A Reserva Natural de Dana, vinte quilómetros a norte de Petra, tem vindo a tornar-se popular entre os amantes do trekking (percurso muito interessante é o que liga a Reserva à antiga capital dos Nabateus), mas é o deserto do Wadi Rum, vizinho da fronteira com a Arábia Saudita, a grande estrela do ecoturismo na Jordânia. A classificação da área como Património Mundial fundamentou-se tanto em valores naturais quanto na riqueza histórica e cultural. O ecossistema do Wadi Rum inclui fauna e flora muito específica (lobos, hienas, gazelas, pequenos mamíferos, répteis e insectos) e a paisagem é belíssima, combinando dunas, desfiladeiros, vales amplos e formações rochosas, muitas delas com bizarras formas modeladas pela erosão, que se erguem no meio de um mar de areia rubra. Os percursos pelo Parque Natural do Wadi Rum, organizados apenas por operadores autorizados (das três tribos beduínas que vivem na área) contemplam o património natural e paisagístico e, igualmente, dimensões culturais — como núcleos de gravuras rupestres, as ruínas de um templo nabateu e vários aspectos da vida das comunidades beduínas seminómadas.

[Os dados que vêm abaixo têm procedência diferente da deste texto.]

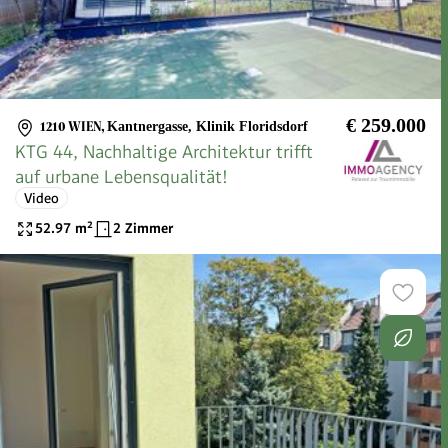
€ 259.000
1210 WIEN
,
Kantnergasse, Klinik Floridsdorf
KTG 44, Nachhaltige Architektur trifft
auf urbane Lebensqualität!
Video
52.97
m²
2 Zimmer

A região está ligada também à Revolta Árabe. Foi a partir do Wadi Rum que T. E. Lawrence e os seus aliados árabes lançaram o assalto final sobre Aqaba, então sob domínio otomano. O deserto foi palco da rodagem de Lawrence da Arábia, o filme de David Lean que narra alguns dos principais episódios da revolta que levou ao fim do Império Otomano e ao início de um período de influência britânica que mudaria radicalmente o curso da História no Médio Oriente.